**Task directions:** Please return every line of the records that contains the word "which".
------------
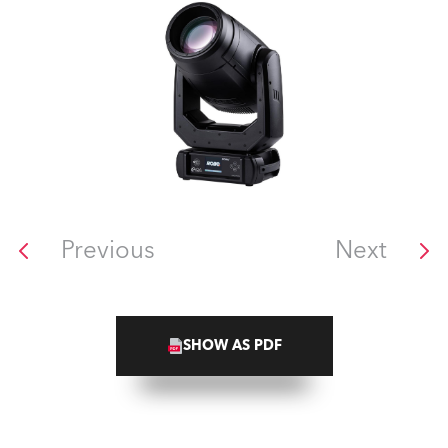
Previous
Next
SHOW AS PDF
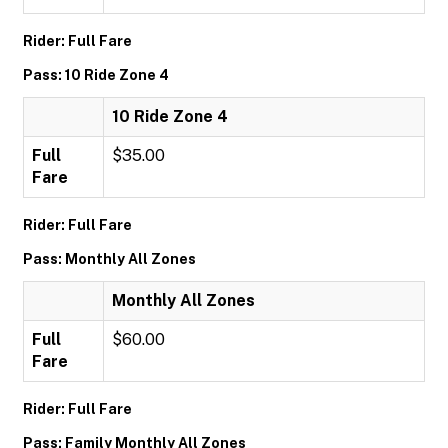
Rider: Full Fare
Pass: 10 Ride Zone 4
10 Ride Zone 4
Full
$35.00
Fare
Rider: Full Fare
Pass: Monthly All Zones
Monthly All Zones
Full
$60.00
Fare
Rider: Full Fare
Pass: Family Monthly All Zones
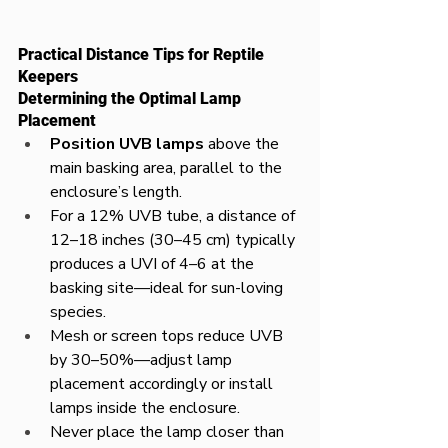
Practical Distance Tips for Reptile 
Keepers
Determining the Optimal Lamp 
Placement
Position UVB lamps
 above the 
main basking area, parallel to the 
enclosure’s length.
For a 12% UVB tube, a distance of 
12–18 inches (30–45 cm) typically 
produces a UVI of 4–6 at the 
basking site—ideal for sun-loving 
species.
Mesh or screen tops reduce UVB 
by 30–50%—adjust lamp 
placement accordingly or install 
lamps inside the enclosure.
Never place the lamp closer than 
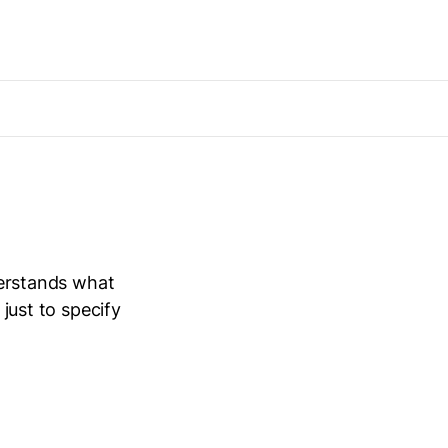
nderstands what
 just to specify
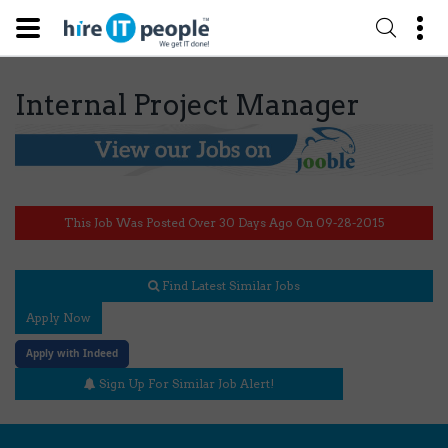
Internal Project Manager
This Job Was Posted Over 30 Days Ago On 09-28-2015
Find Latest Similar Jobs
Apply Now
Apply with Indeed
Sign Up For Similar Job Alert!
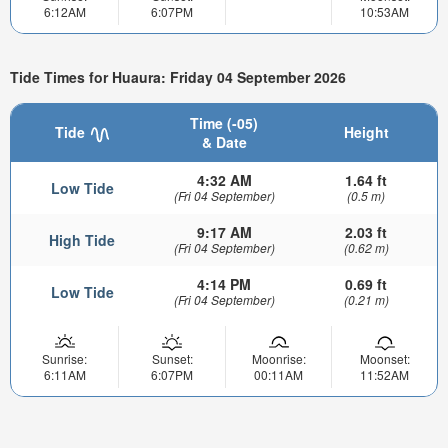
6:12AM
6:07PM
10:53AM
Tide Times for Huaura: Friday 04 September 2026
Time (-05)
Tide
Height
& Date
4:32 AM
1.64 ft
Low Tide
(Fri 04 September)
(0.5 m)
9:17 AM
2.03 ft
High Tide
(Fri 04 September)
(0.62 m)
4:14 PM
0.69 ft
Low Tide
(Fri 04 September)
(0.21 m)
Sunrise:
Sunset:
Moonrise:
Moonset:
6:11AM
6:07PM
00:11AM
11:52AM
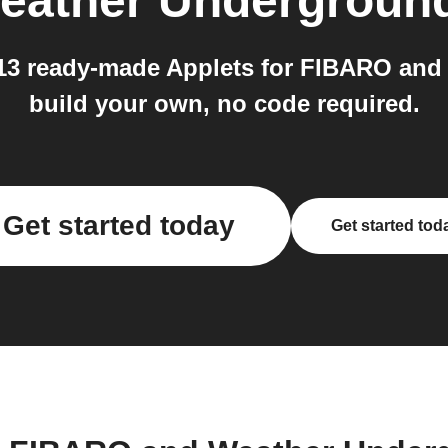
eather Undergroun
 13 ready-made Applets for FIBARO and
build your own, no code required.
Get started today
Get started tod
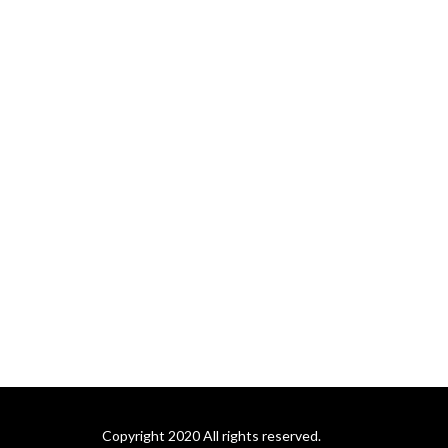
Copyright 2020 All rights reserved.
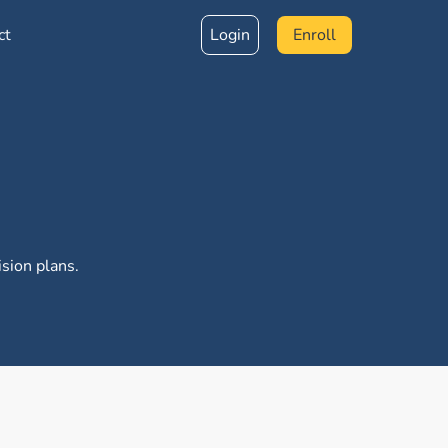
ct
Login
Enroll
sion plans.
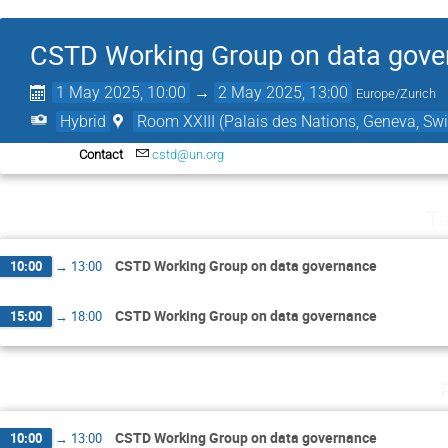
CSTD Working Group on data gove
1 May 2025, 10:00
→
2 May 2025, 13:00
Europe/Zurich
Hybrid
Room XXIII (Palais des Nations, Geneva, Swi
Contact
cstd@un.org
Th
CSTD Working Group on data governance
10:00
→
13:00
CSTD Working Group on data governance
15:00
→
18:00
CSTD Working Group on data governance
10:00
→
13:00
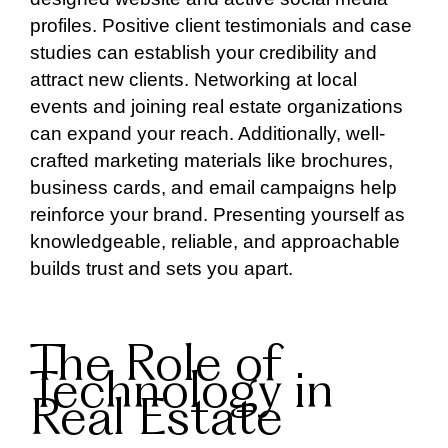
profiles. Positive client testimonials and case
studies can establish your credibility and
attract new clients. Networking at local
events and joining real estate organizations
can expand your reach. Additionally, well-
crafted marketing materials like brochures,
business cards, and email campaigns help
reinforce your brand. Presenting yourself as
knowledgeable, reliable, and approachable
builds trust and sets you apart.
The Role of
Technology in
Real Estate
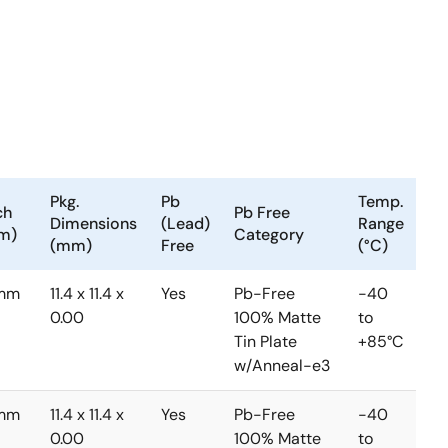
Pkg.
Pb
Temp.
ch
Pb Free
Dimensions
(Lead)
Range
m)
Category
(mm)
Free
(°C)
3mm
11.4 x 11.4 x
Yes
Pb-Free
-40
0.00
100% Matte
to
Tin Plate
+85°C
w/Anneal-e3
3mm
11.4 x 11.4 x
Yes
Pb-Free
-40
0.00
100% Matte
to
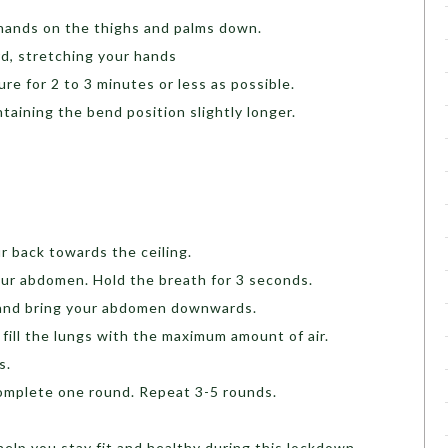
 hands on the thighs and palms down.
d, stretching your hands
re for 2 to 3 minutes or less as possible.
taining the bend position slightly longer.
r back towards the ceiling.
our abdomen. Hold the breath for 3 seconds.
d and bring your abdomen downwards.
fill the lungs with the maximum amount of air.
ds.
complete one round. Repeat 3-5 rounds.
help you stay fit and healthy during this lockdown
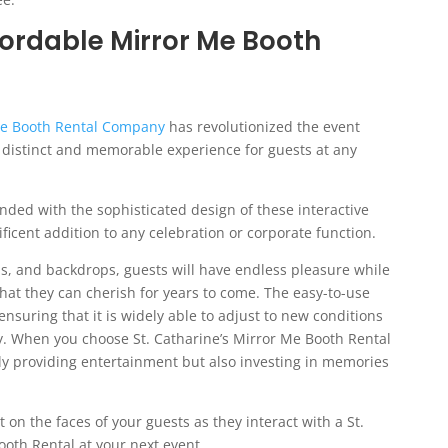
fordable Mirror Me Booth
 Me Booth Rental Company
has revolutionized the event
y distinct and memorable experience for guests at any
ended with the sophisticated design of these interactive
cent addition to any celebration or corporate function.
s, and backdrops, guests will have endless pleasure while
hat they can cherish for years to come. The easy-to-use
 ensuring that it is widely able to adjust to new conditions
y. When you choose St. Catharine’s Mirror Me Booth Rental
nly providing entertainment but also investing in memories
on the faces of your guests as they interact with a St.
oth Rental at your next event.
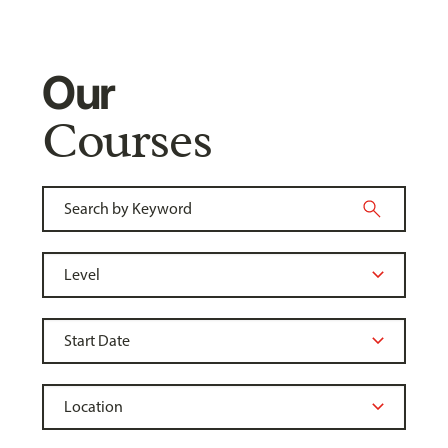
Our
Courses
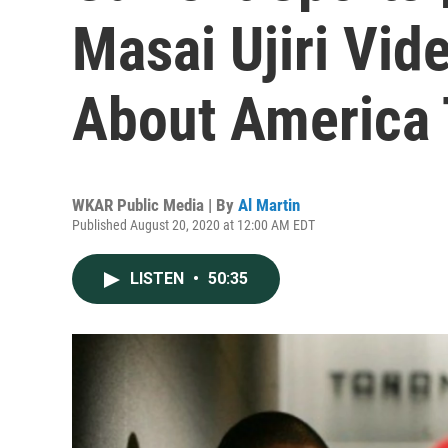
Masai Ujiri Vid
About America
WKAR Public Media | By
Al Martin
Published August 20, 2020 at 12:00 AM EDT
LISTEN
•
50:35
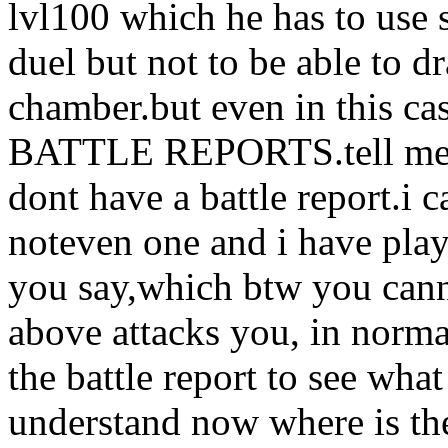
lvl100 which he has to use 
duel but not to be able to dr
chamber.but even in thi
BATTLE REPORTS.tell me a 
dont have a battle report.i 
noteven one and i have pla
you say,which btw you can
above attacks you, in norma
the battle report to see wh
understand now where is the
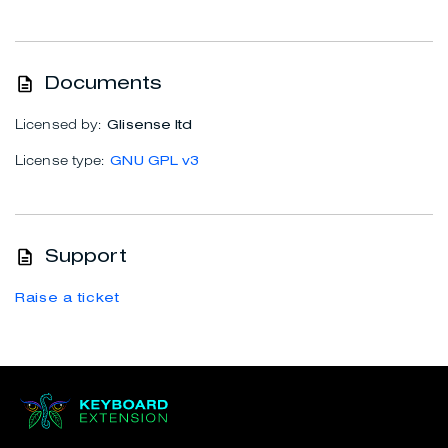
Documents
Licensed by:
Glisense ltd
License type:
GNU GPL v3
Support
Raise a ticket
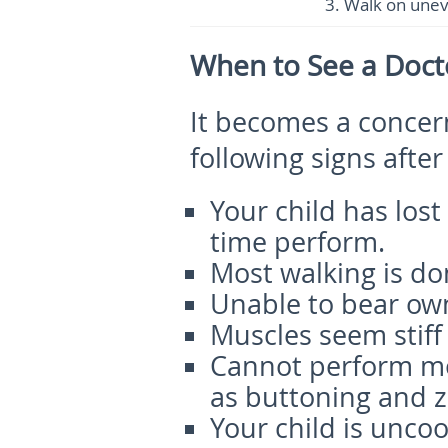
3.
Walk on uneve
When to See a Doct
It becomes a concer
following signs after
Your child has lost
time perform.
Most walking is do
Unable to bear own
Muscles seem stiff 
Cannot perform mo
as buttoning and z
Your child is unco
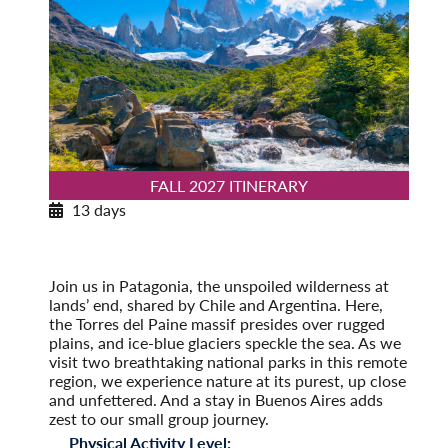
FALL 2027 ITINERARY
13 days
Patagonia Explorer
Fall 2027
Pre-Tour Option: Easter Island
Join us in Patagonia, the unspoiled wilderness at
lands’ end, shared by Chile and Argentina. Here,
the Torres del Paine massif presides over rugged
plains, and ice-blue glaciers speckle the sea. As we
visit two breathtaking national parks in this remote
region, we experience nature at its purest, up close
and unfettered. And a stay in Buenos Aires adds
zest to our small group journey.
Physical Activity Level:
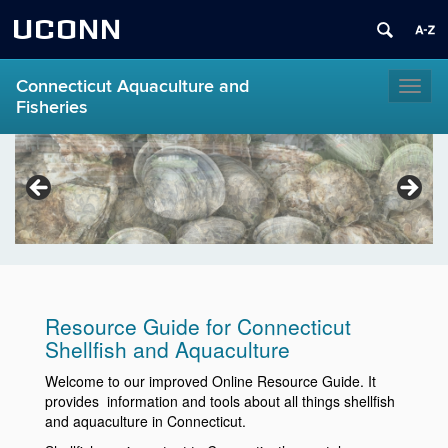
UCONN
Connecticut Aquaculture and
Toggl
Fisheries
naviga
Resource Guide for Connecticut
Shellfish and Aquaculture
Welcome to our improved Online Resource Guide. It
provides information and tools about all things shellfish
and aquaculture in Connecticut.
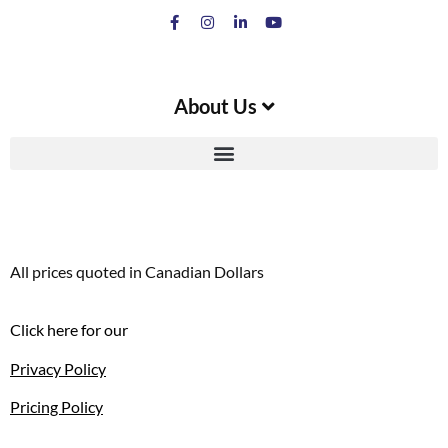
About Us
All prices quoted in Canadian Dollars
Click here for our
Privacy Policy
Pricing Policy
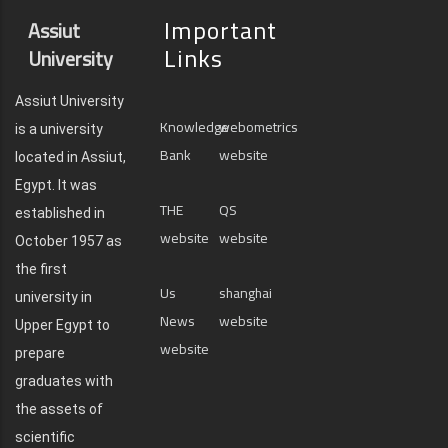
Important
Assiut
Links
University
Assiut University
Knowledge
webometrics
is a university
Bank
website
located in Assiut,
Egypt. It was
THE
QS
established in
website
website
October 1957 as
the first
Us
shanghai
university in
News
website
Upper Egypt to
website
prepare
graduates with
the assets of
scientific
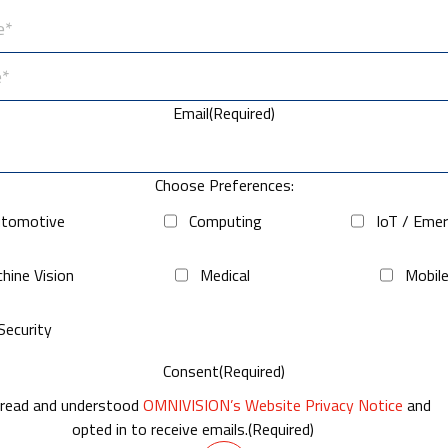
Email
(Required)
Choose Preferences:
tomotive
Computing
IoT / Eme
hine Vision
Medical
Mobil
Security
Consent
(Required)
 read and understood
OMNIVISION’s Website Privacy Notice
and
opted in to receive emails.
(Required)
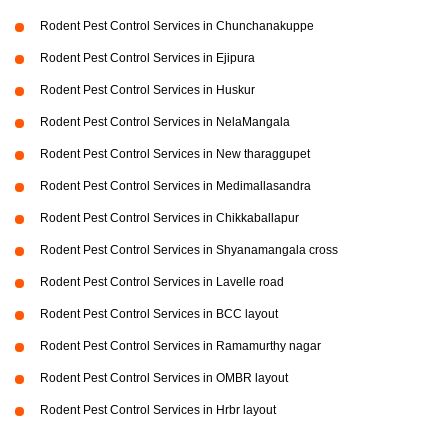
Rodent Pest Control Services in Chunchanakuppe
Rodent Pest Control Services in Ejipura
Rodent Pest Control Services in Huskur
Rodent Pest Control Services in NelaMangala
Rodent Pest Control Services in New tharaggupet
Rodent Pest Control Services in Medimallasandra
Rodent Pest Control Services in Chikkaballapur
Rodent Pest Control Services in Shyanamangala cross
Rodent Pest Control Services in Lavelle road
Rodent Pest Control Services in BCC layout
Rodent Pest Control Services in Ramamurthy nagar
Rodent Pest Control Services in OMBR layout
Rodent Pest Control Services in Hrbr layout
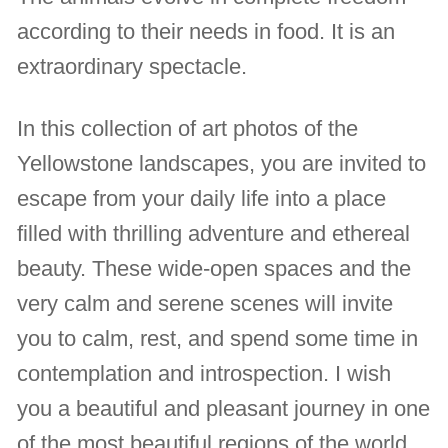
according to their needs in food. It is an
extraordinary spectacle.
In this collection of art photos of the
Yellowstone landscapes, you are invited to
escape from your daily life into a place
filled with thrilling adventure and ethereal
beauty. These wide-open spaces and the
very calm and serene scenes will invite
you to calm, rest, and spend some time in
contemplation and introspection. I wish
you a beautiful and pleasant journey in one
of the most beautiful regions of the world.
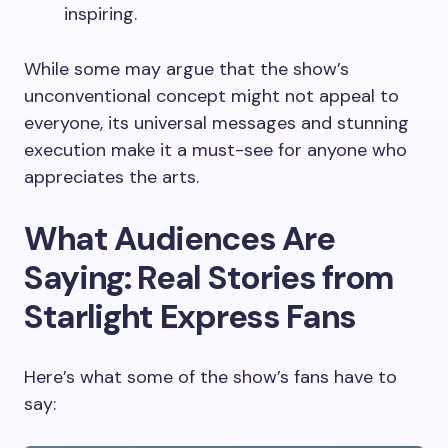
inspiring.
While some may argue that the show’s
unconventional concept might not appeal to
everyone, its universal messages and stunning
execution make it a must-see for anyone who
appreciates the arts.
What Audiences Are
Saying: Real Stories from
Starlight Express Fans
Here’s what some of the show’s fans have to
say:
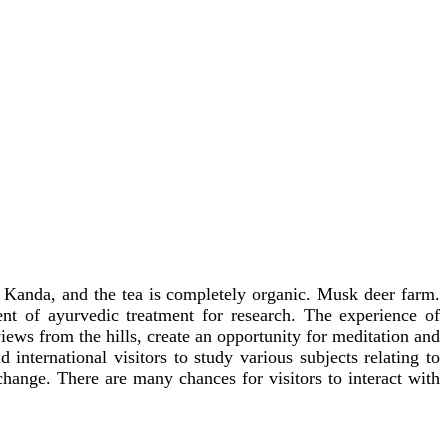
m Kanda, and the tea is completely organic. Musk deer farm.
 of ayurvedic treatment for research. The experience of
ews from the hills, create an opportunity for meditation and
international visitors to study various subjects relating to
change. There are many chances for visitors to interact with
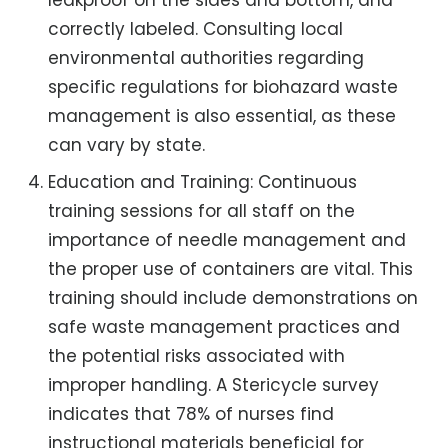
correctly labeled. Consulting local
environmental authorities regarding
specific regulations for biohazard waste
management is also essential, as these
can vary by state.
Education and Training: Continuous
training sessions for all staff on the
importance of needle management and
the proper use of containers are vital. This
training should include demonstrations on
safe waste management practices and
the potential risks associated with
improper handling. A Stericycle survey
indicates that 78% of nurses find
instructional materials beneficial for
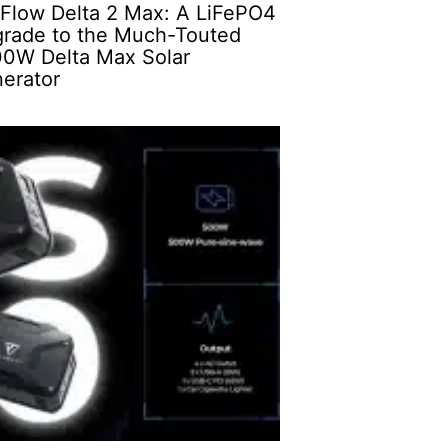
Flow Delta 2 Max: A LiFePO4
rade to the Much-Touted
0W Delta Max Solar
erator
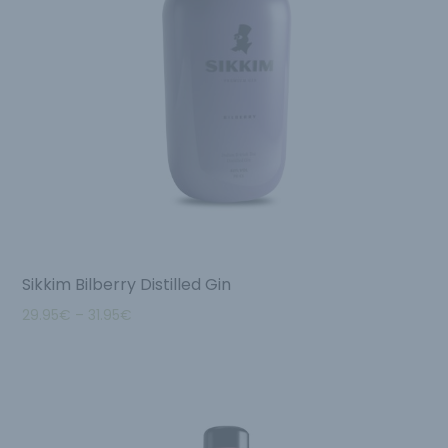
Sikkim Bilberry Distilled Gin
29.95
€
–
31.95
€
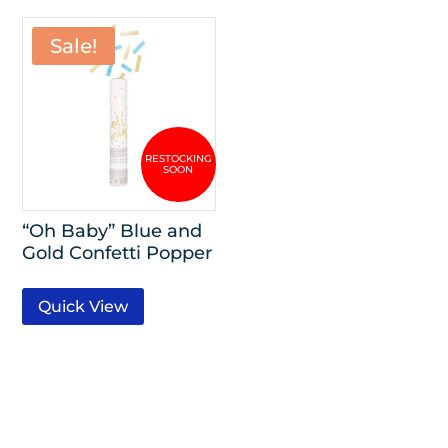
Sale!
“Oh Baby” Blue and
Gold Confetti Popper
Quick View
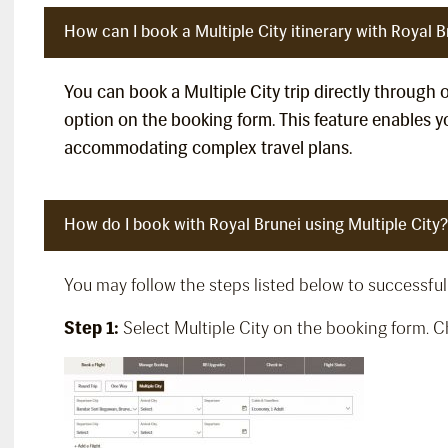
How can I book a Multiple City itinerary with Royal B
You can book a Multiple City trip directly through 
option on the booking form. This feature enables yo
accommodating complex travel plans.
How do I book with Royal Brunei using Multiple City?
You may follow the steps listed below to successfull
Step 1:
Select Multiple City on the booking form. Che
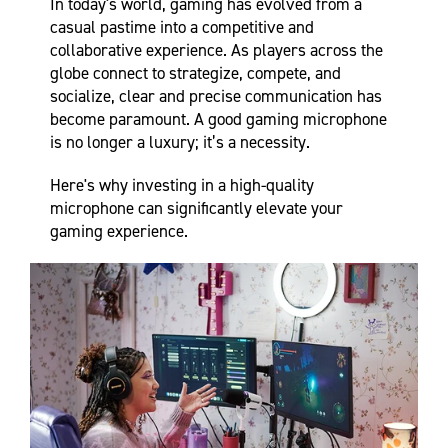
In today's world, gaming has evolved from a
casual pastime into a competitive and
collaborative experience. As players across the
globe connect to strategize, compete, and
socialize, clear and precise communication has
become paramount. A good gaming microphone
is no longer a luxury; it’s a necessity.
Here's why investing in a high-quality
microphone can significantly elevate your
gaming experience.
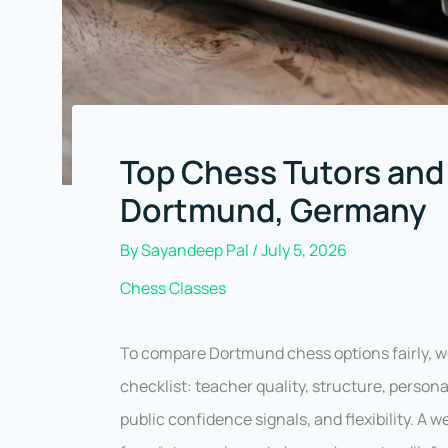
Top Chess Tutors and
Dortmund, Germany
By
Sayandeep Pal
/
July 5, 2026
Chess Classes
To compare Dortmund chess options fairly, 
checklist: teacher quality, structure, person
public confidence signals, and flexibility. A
------------
**Exercise answer:**
lvl100 which he has to use 
you say,which btw you can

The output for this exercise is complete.